Tobacco. Established as the money crop of the American colonies through John Rolfe’s experiments at Jamestown, it demanded high labor and lots of land in order to be profitable. But labor wasn’t as effortless to come by. For the most part, relations with Native Americans were prevented or tense either.
Enslaving the native population, which at that time was gradually dying of infectious diseases brought over by the colonists, wasn’t as great of a choice as the colonists wished for. Instead, their labor source at first came from Europe: indentured servants. Indentured servitude began in 1617 to increase the colonization of the New World and provide the needed labor source for tobacco production.
Joint-stock companies, such as The Virginia Company, promoted an idealized version of the New World to the lower classes of England. But why did such attempts work? First, the lower classes in England didn’t have an easy life. Emerging from the ravages of plague after plague through the Dark Ages, a people was experienced by them growth.
- Forensic Accountant
- 30-27 5.39% 7.38% 4.12% 3.26%
- Investment real estate (turnkey cash-flow local rental properties)
- Good people skills
This boom intended more folks. And more folks supposed more mouths to nourish, more land to divide up to farm, and more competition for careers. It led to a crisis for the lower class: no careers, no food, no land. Second, there is another shift in Britain that affected the full lives of the low course. Traditionally, England relied on the production of wheat as its main crop.

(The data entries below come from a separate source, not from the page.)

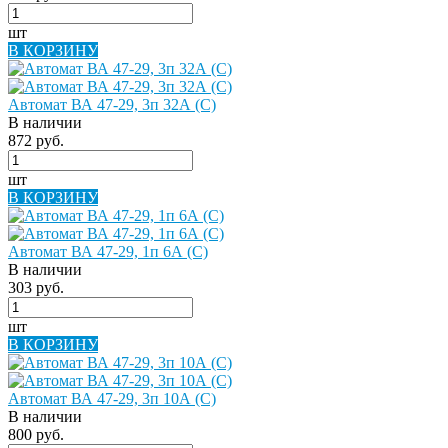
шт
В КОРЗИНУ
Автомат ВА 47-29, 3п 32А (C)
В наличии
872 руб.
шт
В КОРЗИНУ
Автомат ВА 47-29, 1п 6А (C)
В наличии
303 руб.
шт
В КОРЗИНУ
Автомат ВА 47-29, 3п 10А (C)
В наличии
800 руб.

Wheat is labor-intensive, signifying there is always jobs and food to bypass. However, in the 1500s, England shifted from wheat creation and only wool production away. This led to the investment in sheep and land for grazing, further depleting the land designed for lower class families. Yet there is a problem: sheep are nowhere near as labor-intensive as wheat production.
This resulted in the loss of hundreds of careers, especially in the lower classes of tenant farmers. The tenant farmers now had nowhere to visit: homeless and wandering, these were dying of starvation and overcrowding cities looking for work. So the New World, for all those its potential disadvantages (like savage Indians and no stores to purchase wares), appeared like nearly as good a gamble as any – maybe better still than the risk of dying on London’s streets.
Third, there was the introduction of the Headright System. Pioneered by the Virginia Company, this system was a major draw for potential colonists. After 5 to 7 years of servitude, a servant would be granted 50 acres of land. For each additional person in the family that came with the servant, the servant received another 50 acres of land.
Thus, whole families now viewed the New World as a genuine way to start over. Provided they survived the severe sea voyage and rampant disease (not highlighted in the advertisements), it was a good deal and a brand new start for people who otherwise would probably never own land of their own.